There were 59,400 total fires (primary, secondary and chimney) in Scotland in 2001, an increase of 7 per cent on the 55,700 fires recorded in 2000.
Around one-third of all fires were primary fires. Sixty-five per cent of primary fires were in buildings, 29 per cent were road vehicle fires and the remaining primary fires were other outdoors fires. Just over three-fifths of all fires were secondary fires and the remaining 6 per cent were chimney fires.
Since 2000, primary fires have fallen by 2 per cent, whilst secondary fires have risen by 12 per cent and chimney fires increased by 10 per cent in 2001.
Over the past decade total Scottish secondary fires have risen by 55 per cent. The principal categories of secondary fires that this rise can be attributed to are an increase in grassland & heathland fires and an increase in refuse fires.
The principal cause of fatal casualties was being overcome by gas and smoke (42 fatal casualties). 31 fatal casualties were caused by a combination of burns and being overcome by smoke and 22 fatal casualties were caused by burns alone. 88 fatal casualties (85 per cent) occurred in dwellings fires and 12 (12 per cent) occurred in road vehicles.
The number of non-fatal casualt ies in Scotland in 2001 was 2,091, a decrease of 8 per cent compared with 2000. Of these non-fatal casualties; 1,799 occurred in dwellings fires (86 per cent), 171 (8 per cent) occurred in other buildings and 71 (3 per cent) occurred in road vehicles.
In the years since 1994, the majority of fatal casualties have occurred in dwellings fires where either the smoke detector was present but failed to operate or in dwellings fires where a smoke detector was absent.
There were 8,806 malicious primary fires in 2001, representing 45 per cent of total primary fires in 2001 - the highest percentage of primary fires in the last 10 years. However accidental fires have caused significantly more fatal and non-fatal casualties over the decade.
In 2001, total fire false alarms in Scotland constituted 53,800 incidents, representing just under half (48 per cent) of total call outs to fires (primary, secondary and chimney) and false fire alarms.
In 2001, the majority of fatal and non-fatal casualties generally occur from early afternoon through to early morning (approx. 3pm to 2am) which is similar to the majority of call outs to fires.
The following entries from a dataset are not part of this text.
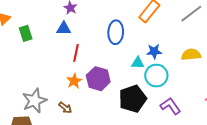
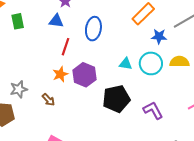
blue ellipse: (116, 32) -> (93, 29), moved
blue star: (154, 51) -> (159, 36), moved
cyan circle: (156, 76) -> (151, 63), moved
gray star: (34, 101) -> (19, 89), size x0.7

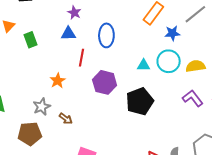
yellow semicircle: (179, 62) -> (196, 66), moved
orange star: (60, 74) -> (58, 81), moved
brown arrow: (48, 100) -> (66, 119), moved
purple L-shape: (153, 110) -> (193, 98), moved

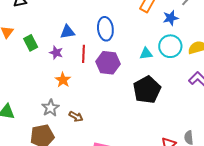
purple star: (74, 13) -> (56, 53), moved
purple hexagon: (105, 82) -> (108, 63), moved

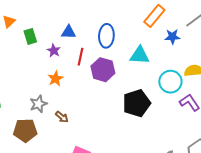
cyan circle: (170, 46) -> (170, 82), moved
cyan triangle: (146, 54) -> (140, 55), moved, size x1.5

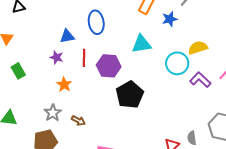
green rectangle: (30, 36) -> (18, 71), moved
blue ellipse: (106, 36) -> (96, 22), moved
black pentagon: (137, 103) -> (130, 95), moved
Data for the eight Scottish fire brigades have been collated and reported by the Scottish Executive in the form of a dedicated Scottish fire statistics bulletin. This new bulletin is intended to provide a detailed overview of Scottish fire statistics over the past decade, at brigade and Scotland level with comparison to the other UK regions.
'Location' is a term used in the statistical collection to denote a combination of the type of fire ('primary', 'secondary' and 'chimney') and the type of premises, property or countryside in which the fire started.
This is explained below in more detail;
Primary fires: If a fire involves a casualty or rescue or is attended by five or more appliances then it is classed as a primary fire, regardless of its actual physical location. However a fire may also be classed as primary if it occurs in any of the f ollowing types of premises or property: buildings (not derelict, not under demolition); caravans; vehicles and other methods or transport (not derelict); outdoor storage, plant and machinery or agricultural or forestry premises and property.
Secondary fires: Always involve no casualties or rescues and are attended by four or fewer appliances. A fire is also not classed as secondary if it is a chimney fire (defined below).
Chimney fires: Always involve no casualties or rescues and are attended by four or fewer appliances. They only occur in occupied buildings where the fire was contained within the chimney structure.